Stored data
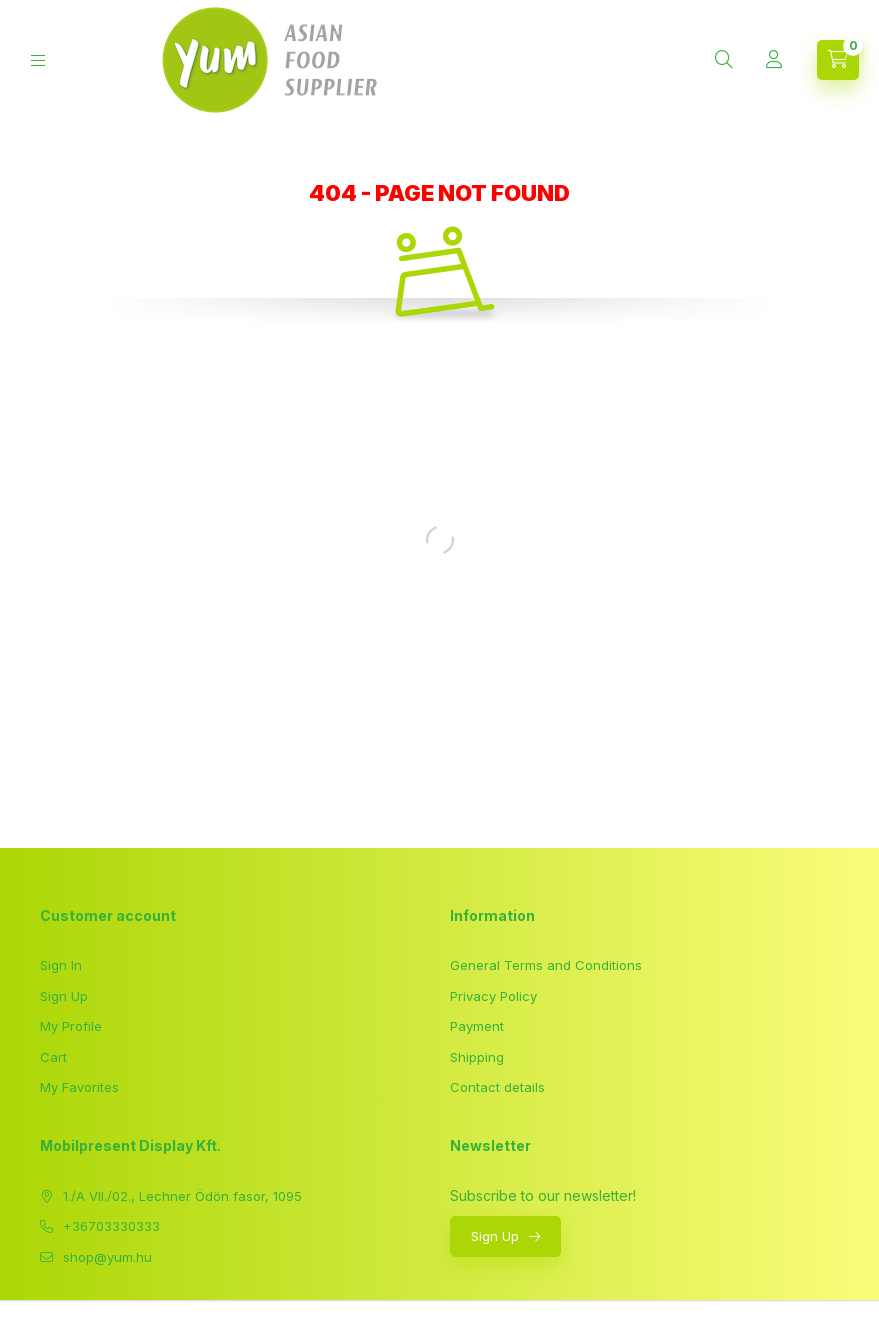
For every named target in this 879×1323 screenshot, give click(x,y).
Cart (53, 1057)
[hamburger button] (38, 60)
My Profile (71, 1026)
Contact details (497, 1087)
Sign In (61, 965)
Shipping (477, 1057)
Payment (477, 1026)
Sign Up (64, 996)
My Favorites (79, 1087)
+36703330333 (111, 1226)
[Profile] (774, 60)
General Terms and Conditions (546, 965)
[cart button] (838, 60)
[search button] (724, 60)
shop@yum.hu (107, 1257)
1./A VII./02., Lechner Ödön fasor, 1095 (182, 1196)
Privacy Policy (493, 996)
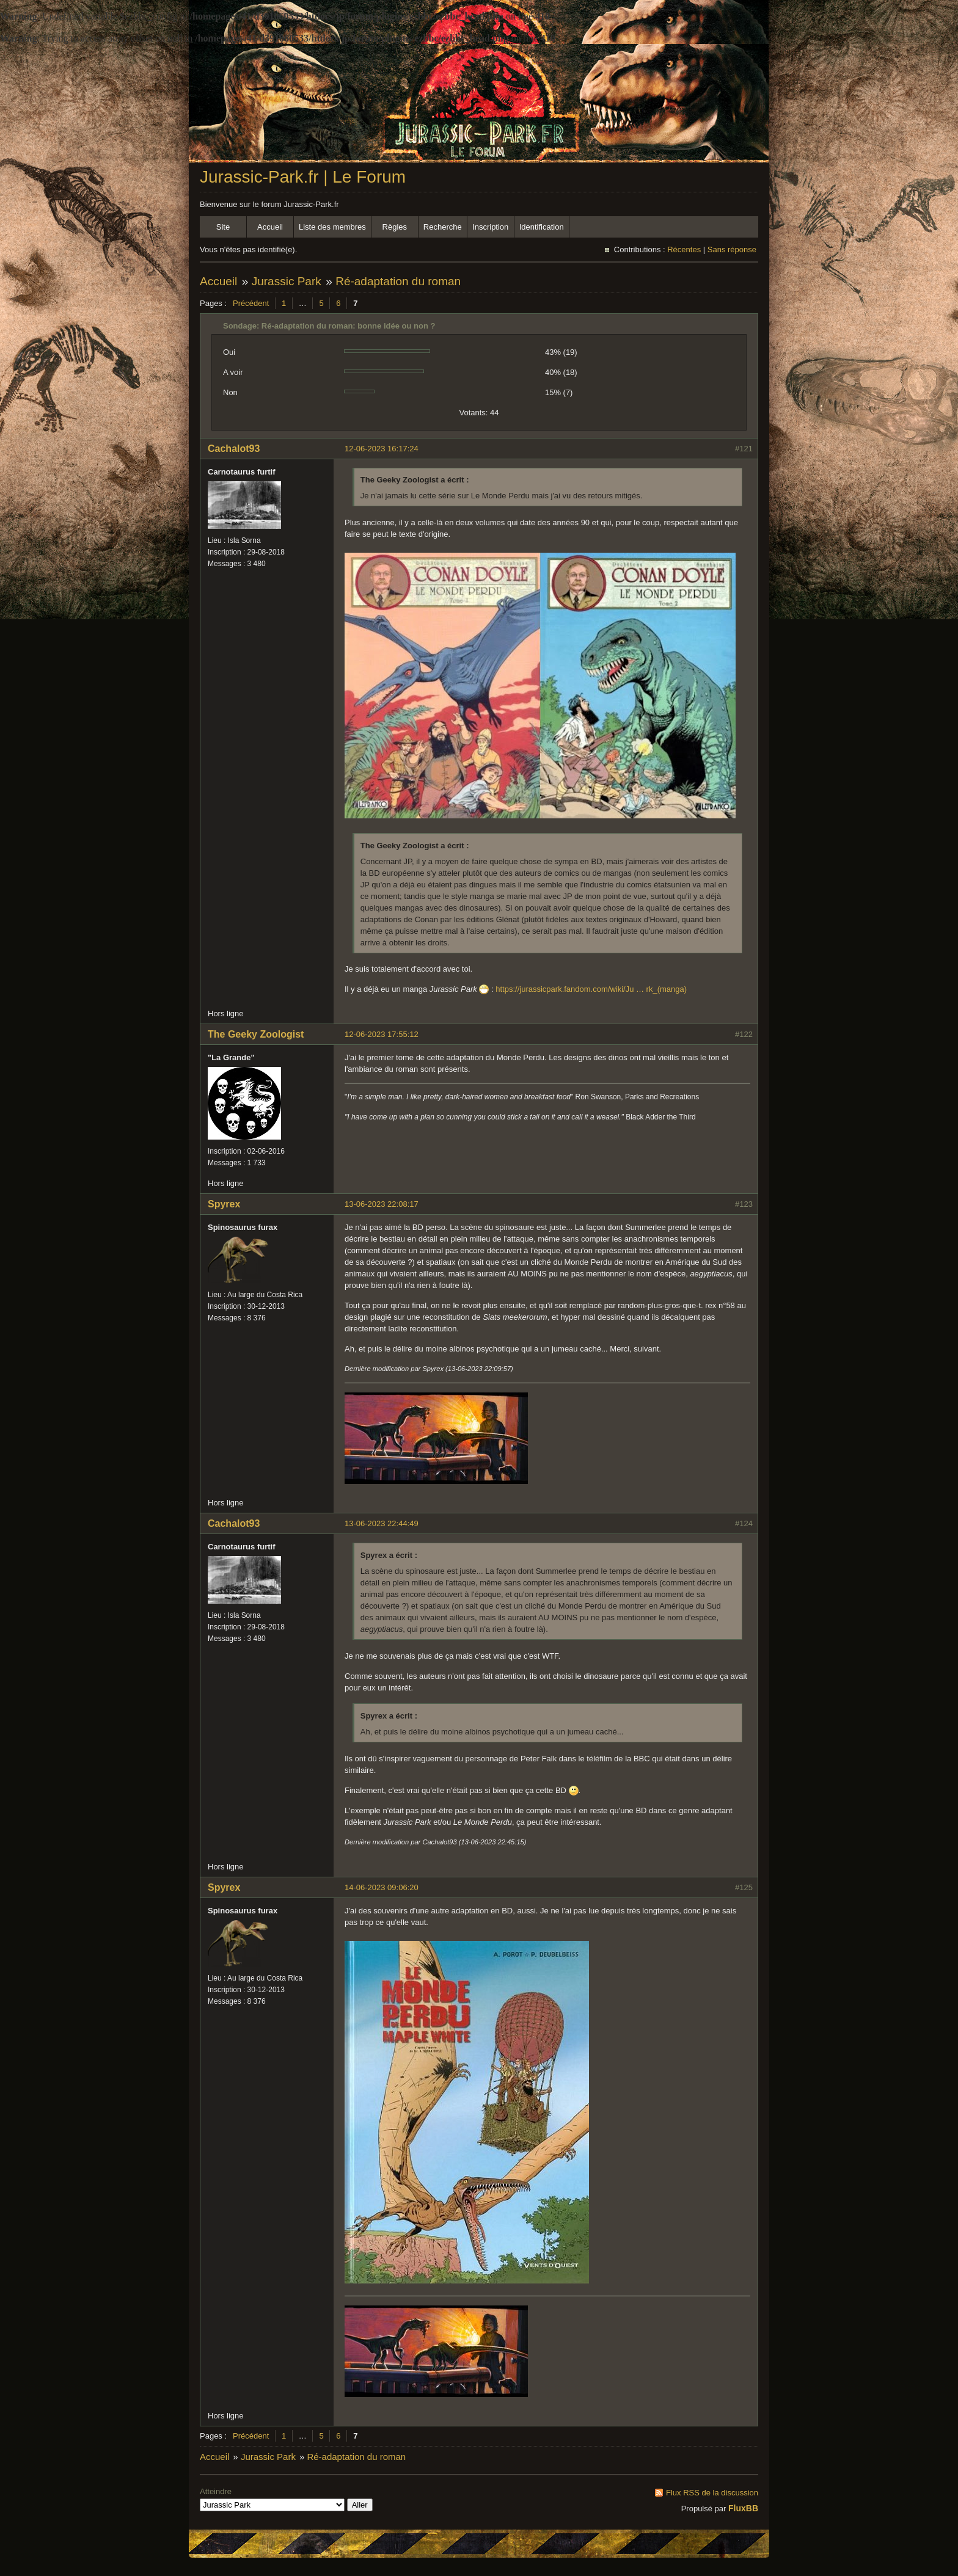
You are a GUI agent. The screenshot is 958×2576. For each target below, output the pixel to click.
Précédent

* * *

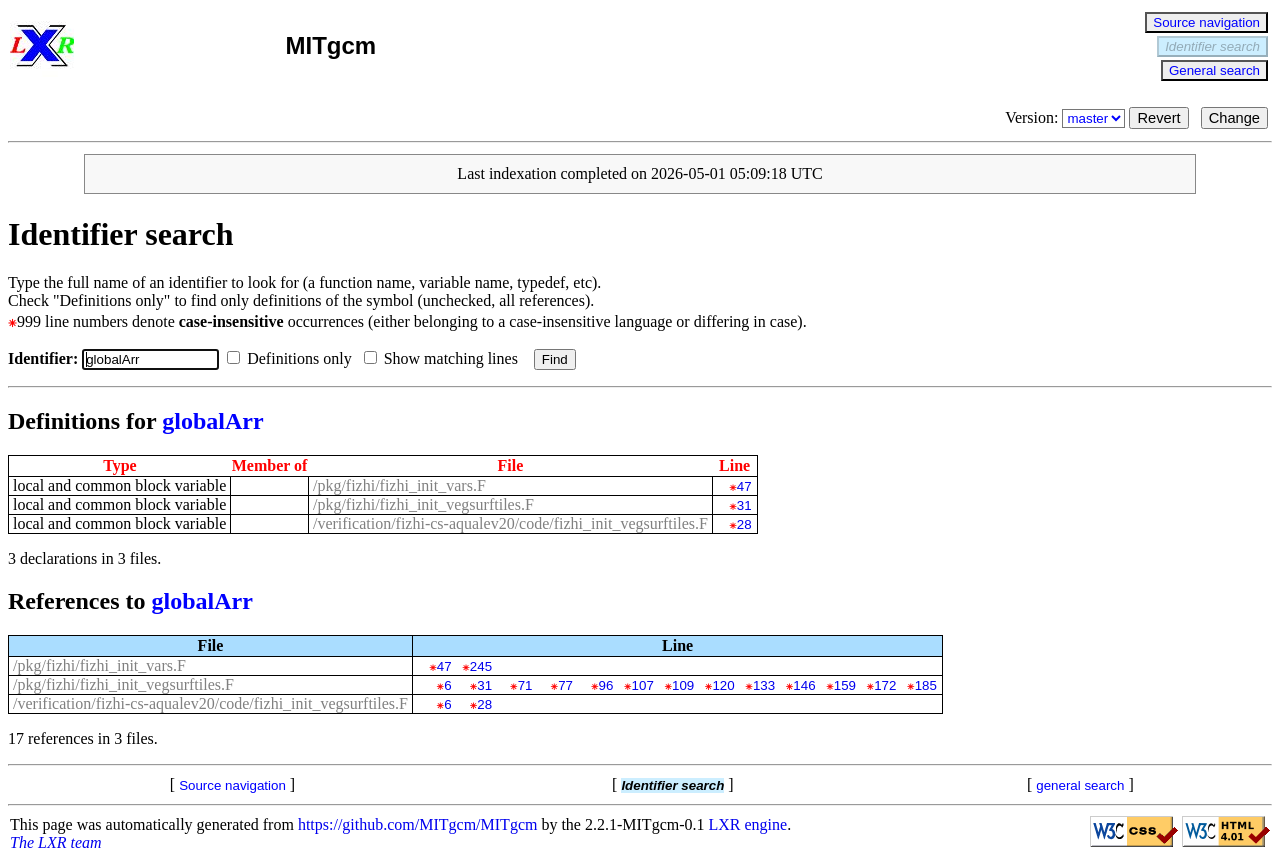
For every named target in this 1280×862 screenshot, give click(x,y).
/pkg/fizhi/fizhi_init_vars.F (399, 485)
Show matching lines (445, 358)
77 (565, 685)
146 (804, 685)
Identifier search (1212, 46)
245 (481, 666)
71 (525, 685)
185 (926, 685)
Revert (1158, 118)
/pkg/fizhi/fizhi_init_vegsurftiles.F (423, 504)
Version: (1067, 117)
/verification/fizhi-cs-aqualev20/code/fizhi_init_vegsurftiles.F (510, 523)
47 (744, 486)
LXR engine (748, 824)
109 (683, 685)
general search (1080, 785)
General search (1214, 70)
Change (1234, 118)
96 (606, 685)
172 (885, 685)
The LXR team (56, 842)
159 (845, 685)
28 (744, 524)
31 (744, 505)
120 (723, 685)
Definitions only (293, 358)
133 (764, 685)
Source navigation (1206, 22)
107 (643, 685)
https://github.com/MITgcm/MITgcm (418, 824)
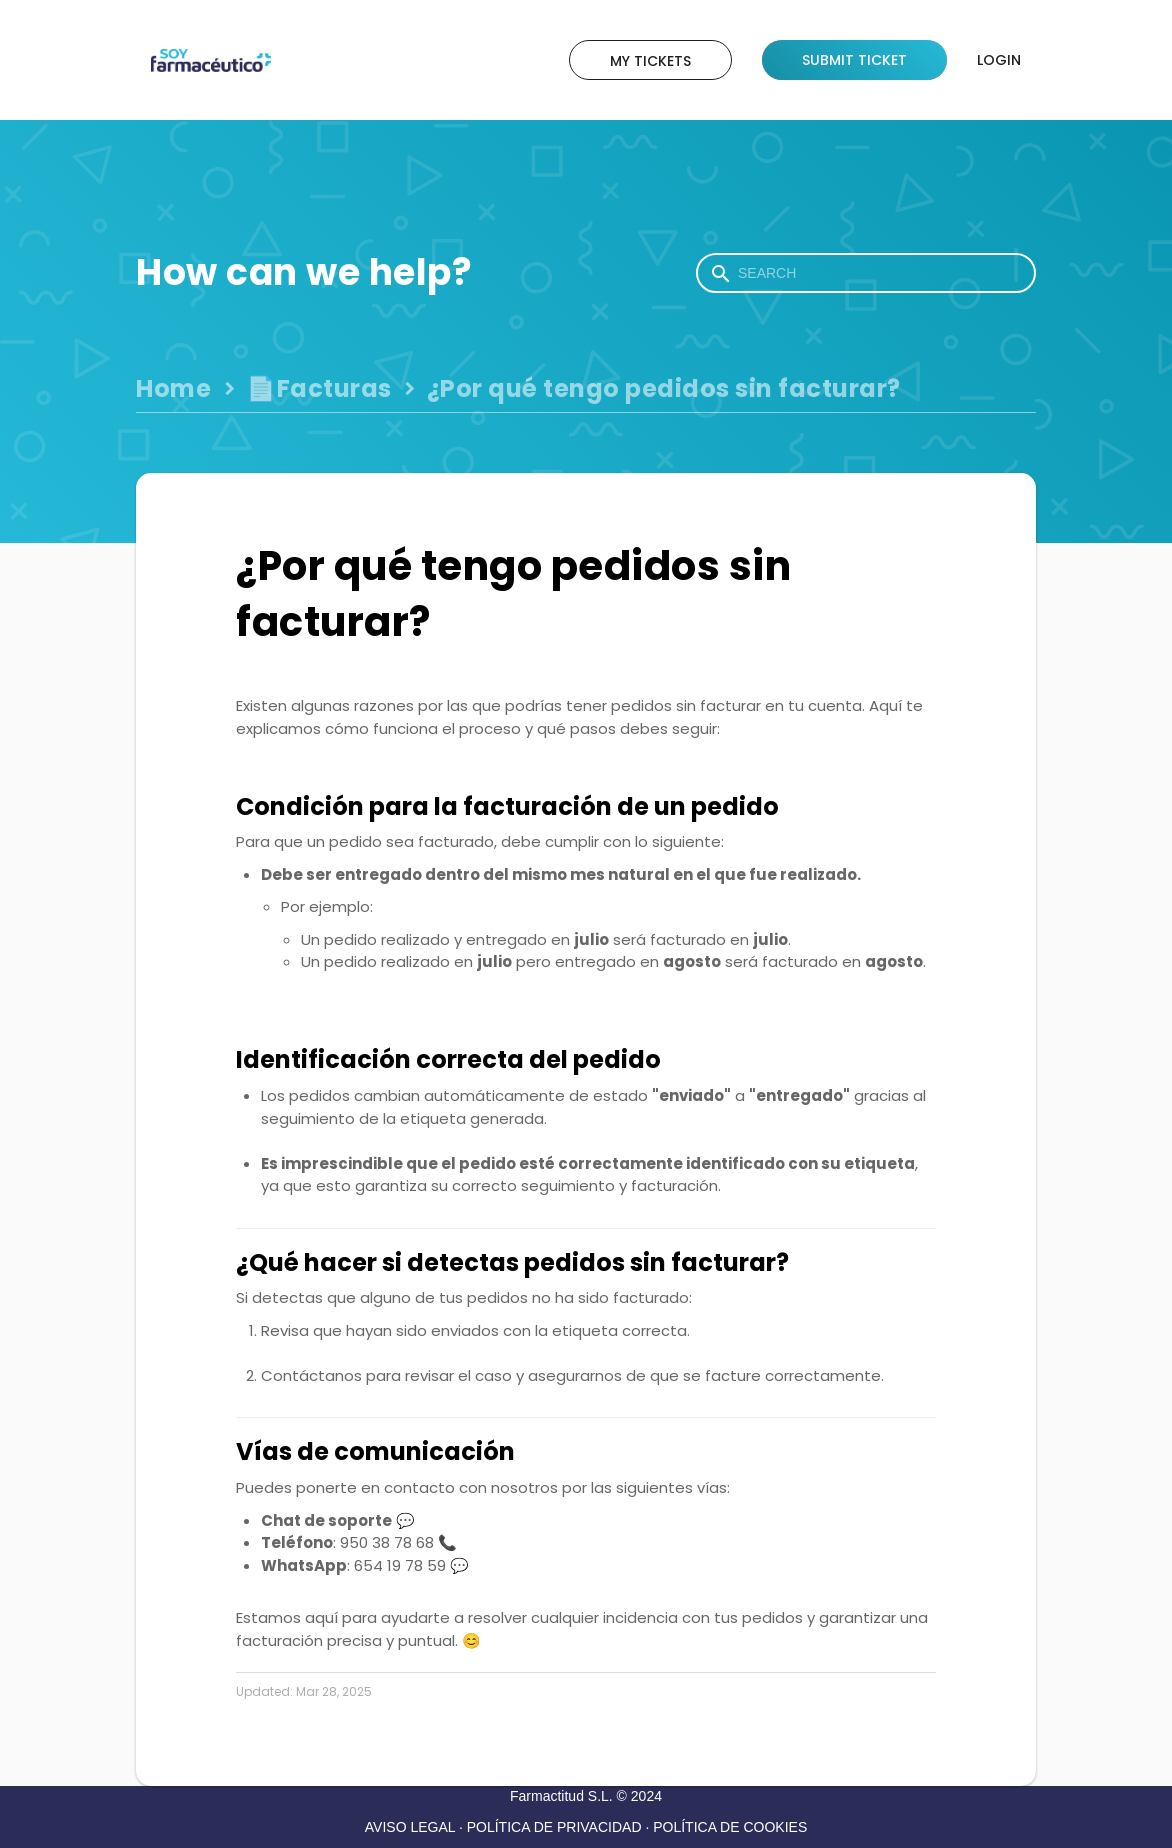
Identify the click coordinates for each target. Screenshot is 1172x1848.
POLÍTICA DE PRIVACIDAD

Your task
Reproduce the data above exactly, but only from the line containing "Change (1234, 118)" through the line containing "POLÍTICA DE PRIVACIDAD"; skip the pictures.

Result of the task
Change (1234, 118)
96 (606, 685)
172 (885, 685)
The LXR team (56, 842)
159 (845, 685)
28 (744, 524)
31 (744, 505)
120 (723, 685)
Definitions only (293, 358)
133 (764, 685)
Source navigation (1206, 22)
107 (643, 685)
https://github.com/MITgcm/MITgcm (418, 824)
Identify the click coordinates for each target. Screenshot is 1172x1848.
POLÍTICA DE PRIVACIDAD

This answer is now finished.